So alt wie jeder von euch ist, so viele Jahre habe ich schon mit euch getanzt.        

                                                                                                                        Hans Christian Andersen       
                                                                     (in der Beschreibung eines mittelalterlichen Totentanzes)     
Im Jahr 1485 geht in Europa die Pest um. In der Flagellantenkirche des lombardischen Städtchens Clusone entsteht die vorderseitige Darstellung eines Totentanzes. Der Tod tanzt auf Schritt und Tritt mit den Menschen durchs Leben. Das stand in Zeiten der mittelalterlichen Pestepidemien allen sehr deutlich vor Augen.
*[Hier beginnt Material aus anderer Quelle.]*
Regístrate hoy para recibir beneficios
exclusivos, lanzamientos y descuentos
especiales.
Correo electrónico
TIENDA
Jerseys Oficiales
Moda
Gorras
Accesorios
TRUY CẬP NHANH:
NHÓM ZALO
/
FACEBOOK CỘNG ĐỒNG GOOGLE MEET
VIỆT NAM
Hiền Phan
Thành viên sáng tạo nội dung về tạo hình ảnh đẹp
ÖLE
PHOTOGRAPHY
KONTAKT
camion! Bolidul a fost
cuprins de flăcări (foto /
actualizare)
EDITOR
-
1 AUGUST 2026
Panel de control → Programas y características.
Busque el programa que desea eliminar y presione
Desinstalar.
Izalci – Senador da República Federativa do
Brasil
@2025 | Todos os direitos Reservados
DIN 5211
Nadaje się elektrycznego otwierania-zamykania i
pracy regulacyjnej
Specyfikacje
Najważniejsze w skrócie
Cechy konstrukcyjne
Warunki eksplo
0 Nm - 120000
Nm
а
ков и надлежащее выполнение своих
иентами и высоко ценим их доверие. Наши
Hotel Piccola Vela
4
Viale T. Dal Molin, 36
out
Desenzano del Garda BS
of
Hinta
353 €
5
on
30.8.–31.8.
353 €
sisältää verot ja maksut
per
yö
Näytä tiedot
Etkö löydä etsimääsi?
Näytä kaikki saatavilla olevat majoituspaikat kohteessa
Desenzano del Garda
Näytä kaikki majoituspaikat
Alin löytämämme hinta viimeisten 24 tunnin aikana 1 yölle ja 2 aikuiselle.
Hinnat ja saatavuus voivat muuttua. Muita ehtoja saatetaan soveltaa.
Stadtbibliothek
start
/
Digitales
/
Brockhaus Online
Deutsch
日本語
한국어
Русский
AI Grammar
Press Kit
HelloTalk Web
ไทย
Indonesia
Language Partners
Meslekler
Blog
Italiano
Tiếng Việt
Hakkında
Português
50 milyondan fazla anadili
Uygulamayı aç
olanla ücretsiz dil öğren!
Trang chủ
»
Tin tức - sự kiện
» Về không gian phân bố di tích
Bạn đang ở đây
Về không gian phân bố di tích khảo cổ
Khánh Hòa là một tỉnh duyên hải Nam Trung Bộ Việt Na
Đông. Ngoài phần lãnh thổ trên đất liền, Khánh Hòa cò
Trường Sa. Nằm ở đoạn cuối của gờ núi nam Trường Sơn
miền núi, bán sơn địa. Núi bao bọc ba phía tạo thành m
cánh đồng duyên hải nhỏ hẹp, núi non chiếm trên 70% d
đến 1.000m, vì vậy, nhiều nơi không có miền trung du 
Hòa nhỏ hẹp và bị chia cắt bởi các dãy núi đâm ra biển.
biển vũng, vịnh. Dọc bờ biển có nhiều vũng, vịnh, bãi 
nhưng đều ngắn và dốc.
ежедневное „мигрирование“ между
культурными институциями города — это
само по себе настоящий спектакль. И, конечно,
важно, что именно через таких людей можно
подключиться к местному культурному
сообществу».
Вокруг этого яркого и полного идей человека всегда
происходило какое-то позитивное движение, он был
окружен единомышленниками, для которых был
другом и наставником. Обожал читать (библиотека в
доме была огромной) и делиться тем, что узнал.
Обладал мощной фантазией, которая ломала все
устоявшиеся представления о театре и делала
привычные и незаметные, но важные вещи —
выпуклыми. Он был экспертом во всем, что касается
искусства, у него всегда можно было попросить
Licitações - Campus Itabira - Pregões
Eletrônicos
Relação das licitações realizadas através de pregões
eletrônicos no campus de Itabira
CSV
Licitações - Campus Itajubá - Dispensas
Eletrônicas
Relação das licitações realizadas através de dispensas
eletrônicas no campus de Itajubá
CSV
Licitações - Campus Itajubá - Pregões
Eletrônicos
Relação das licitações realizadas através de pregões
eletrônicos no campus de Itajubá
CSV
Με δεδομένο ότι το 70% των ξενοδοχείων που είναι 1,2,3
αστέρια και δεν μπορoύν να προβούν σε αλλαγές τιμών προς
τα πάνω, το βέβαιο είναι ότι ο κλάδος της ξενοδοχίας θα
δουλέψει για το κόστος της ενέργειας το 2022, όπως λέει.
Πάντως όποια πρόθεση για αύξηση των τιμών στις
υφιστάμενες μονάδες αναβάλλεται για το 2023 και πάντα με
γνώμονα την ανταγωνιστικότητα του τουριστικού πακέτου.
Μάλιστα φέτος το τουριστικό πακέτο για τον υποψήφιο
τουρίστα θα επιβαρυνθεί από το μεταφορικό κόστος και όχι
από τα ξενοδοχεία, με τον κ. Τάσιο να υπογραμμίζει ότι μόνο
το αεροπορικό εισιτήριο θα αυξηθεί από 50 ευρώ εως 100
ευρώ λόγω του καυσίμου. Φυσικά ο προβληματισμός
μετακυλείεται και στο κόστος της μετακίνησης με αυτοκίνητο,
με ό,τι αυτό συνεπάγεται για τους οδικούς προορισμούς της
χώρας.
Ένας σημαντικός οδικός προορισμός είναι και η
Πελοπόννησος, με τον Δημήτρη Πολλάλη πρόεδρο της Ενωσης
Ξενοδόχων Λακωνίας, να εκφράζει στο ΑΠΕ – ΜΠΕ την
Am 18. April 2020 geht ein Handyfoto um die Welt: In Bergamo – etwa 35 km von Clusone entfernt – transportiert ein nächtlicher Militärkonvoi die Särge der Coronatoten durch die Stadt. Ein moderner Totentanz? Die „Bilder aus Bergamo“ werden zum Sinnbild der Corona-Pandemie. Mitten im Europa des 21. Jahrhunderts wütet wieder eine tödliche Infektionskrankheit. Andere Bilder der Pandemie kommen hinzu: die Intensivpflegekräfte in voller Schutzausrüstung am Bett von Corona-Patientinnen und -Patienten. In Indien geht das Holz aus, um die Leichen
der Corona-Infizierten zu verbrennen. Die letzten zwei Jahre haben vielen Menschen den Tod ganz neu vor Augen geführt.
Währenddessen rückt noch eine andere Frage das Sterben wieder in den Blick der deutschen Öffentlichkeit. Im Februar 2020 kippte das Bundesverfassungsgericht den Paragraphen 217 StGB, der bis dahin einen professionell assistierten Suizid in Deutschland faktisch unmöglich gemacht hatte. Seitdem wird die Suizidhilfe wieder praktiziert. Wird der assistierte Suizid nun bei uns zu einer alltäglichen Form des Sterbens, für die man künftig nicht mehr in die Schweiz fahren muss?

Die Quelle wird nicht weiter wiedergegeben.